▸ **Excerpted records**:
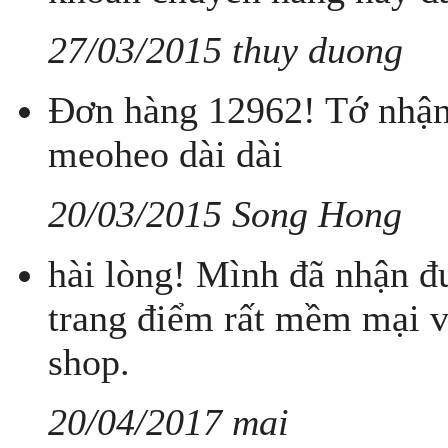
27/03/2015 thuy duong
Đơn hàng 12962! Tớ nhận 
meoheo dài dài
20/03/2015 Song Hong
hài lòng! Mình đã nhận đ
trang điểm rất mềm mại 
shop.
20/04/2017 mai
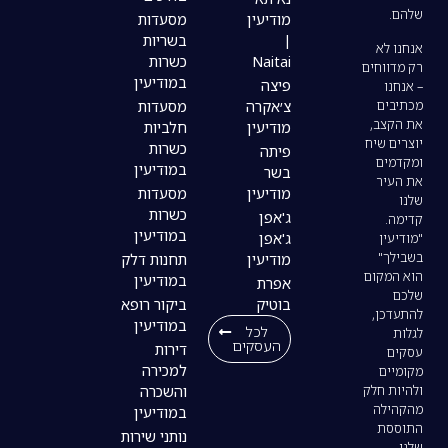
מודיעין
מסעדות
|
בשריות
Naitai
כשרות
במודיעין
פיצה
צ׳אקרה
מסעדות
מודיעין
חלביות
כשרות
פיתה
במודיעין
בשר
מודיעין
מסעדות
כשרות
ג'אפן
במודיעין
ג'אפן
מודיעין
תחנות דלק
במודיעין
אפרת
בוטיק
ביקור רופא
במודיעין
לכל
העסקים
דירות
למכירה
והשכרה
במודיעין
נותני שירות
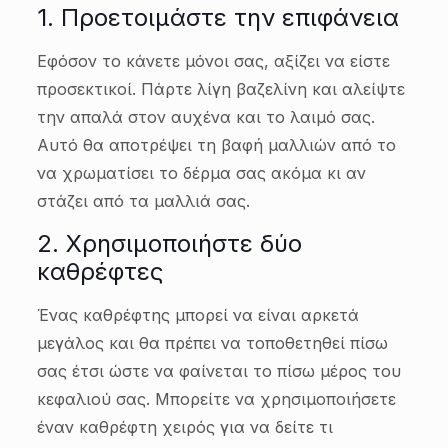
1. Προετοιμάστε την επιφάνεια
Εφόσον το κάνετε μόνοι σας, αξίζει να είστε
προσεκτικοί. Πάρτε λίγη βαζελίνη και αλείψτε
την απαλά στον αυχένα και το λαιμό σας.
Αυτό θα αποτρέψει τη βαφή μαλλιών από το
να χρωματίσει το δέρμα σας ακόμα κι αν
στάζει από τα μαλλιά σας.
2. Χρησιμοποιήστε δύο
καθρέφτες
Ένας καθρέφτης μπορεί να είναι αρκετά
μεγάλος και θα πρέπει να τοποθετηθεί πίσω
σας έτσι ώστε να φαίνεται το πίσω μέρος του
κεφαλιού σας. Μπορείτε να χρησιμοποιήσετε
έναν καθρέφτη χειρός για να δείτε τι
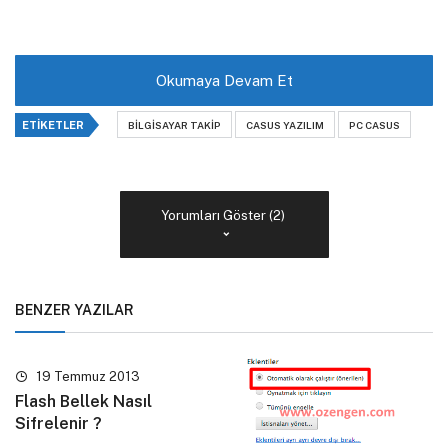
Okumaya Devam Et
ETIKETLER
BILGISAYAR TAKIP
CASUS YAZILIM
PC CASUS
Yorumları Göster (2)
BENZER YAZILAR
19 Temmuz 2013
Flash Bellek Nasıl
Sifrelenir ?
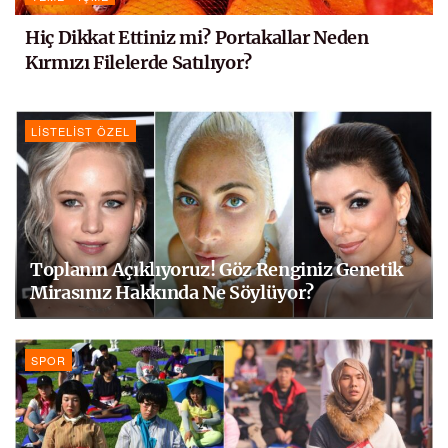
Hiç Dikkat Ettiniz mi? Portakallar Neden
Kırmızı Filelerde Satılıyor?
LISTELIST ÖZEL
Toplanın Açıklıyoruz! Göz Renginiz Genetik
Mirasınız Hakkında Ne Söylüyor?
SPOR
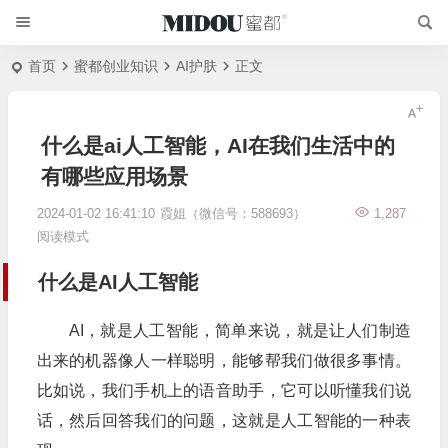
首页
蜜都创业知识
AI护肤
正文
什么是ai人工智能，AI在我们生活中的
有哪些应用场景
2024-01-02 16:41:10
霞姐（微信号：588693）
1,287
阅读模式
什么是AI人工智能
AI，就是人工智能，简单来说，就是让人们制造
出来的机器像人一样聪明，能够帮我们做很多事情。
比如说，我们手机上的语音助手，它可以听懂我们说
话，然后回答我们的问题，这就是人工智能的一种表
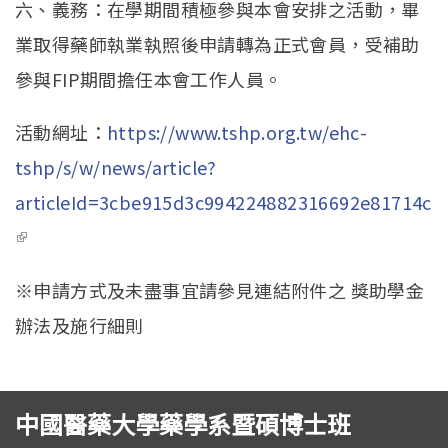
六、義務：在學期間積極參與本會安排之活動，畢
業取得藥師執業執照後申請轉為正式會員，受補助
參與FIP期間擔任本會工作人員。
活動網址：
https://www.tshp.org.tw/ehc-
tshp/s/w/news/article?
articleId=3cbe915d3c994224882316692e81714c
(link is external)
※申請方式及未盡事宜請參見連結附件之 獎助學金
辦法及施行細則
中國醫藥大學藥學系暨碩博士班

▸ **What you are asked to do**: Transcribe each entry exactly; images stay out.

▸ **Solution to the problem**:
27/03/2015 thuy duong
Đơn hàng 12962! Tớ nhận 
meoheo dài dài
20/03/2015 Song Hong
hài lòng! Mình đã nhận đ
trang điểm rất mềm mại 
shop.
20/04/2017 mai
מודיעין
מסעדות
|
בשריות
Naitai
כשרות
במודיעין
פיצה
צ׳אקרה
מסעדות
מודיעין
חלביות
כשרות
פיתה
במודיעין
בשר
מודיעין
מסעדות
כשרות
ג'אפן
במודיעין
ג'אפן
מודיעין
תחנות דלק
במודיעין
אפרת
בוטיק
ביקור רופא
במודיעין
לכל
העסקים
דירות
למכירה
והשכרה
במודיעין
נותני שירות
1. Προετοιμάστε την επιφάνεια
Εφόσον το κάνετε μόνοι σας, αξίζει να είστε
προσεκτικοί. Πάρτε λίγη βαζελίνη και αλείψτε
την απαλά στον αυχένα και το λαιμό σας.
Αυτό θα αποτρέψει τη βαφή μαλλιών από το
να χρωματίσει το δέρμα σας ακόμα κι αν
στάζει από τα μαλλιά σας.
2. Χρησιμοποιήστε δύο
καθρέφτες
Ένας καθρέφτης μπορεί να είναι αρκετά
μεγάλος και θα πρέπει να τοποθετηθεί πίσω
σας έτσι ώστε να φαίνεται το πίσω μέρος του
κεφαλιού σας. Μπορείτε να χρησιμοποιήσετε
έναν καθρέφτη χειρός για να δείτε τι
Okumaya Devam Et
ETIKETLER
BILGISAYAR TAKIP
CASUS YAZILIM
PC CASUS
Yorumları Göster (2)
BENZER YAZILAR
19 Temmuz 2013
Flash Bellek Nasıl
Sifrelenir ?
Hiç Dikkat Ettiniz mi? Portakallar Neden
Kırmızı Filelerde Satılıyor?
LISTELIST ÖZEL
Toplanın Açıklıyoruz! Göz Renginiz Genetik
Mirasınız Hakkında Ne Söylüyor?
SPOR
首页
蜜都创业知识
AI护肤
正文
什么是ai人工智能，AI在我们生活中的
有哪些应用场景
2024-01-02 16:41:10
霞姐（微信号：588693）
1,287
阅读模式
什么是AI人工智能
AI，就是人工智能，简单来说，就是让人们制造
出来的机器像人一样聪明，能够帮我们做很多事情。
比如说，我们手机上的语音助手，它可以听懂我们说
话，然后回答我们的问题，这就是人工智能的一种表
六、義務：在學期間積極參與本會安排之活動，畢
業取得藥師執業執照後申請轉為正式會員，受補助
參與FIP期間擔任本會工作人員。
活動網址：
https://www.tshp.org.tw/ehc-
tshp/s/w/news/article?
articleId=3cbe915d3c994224882316692e81714c
(link is external)
※申請方式及未盡事宜請參見連結附件之 獎助學金
辦法及施行細則
中國醫藥大學藥學系暨碩博士班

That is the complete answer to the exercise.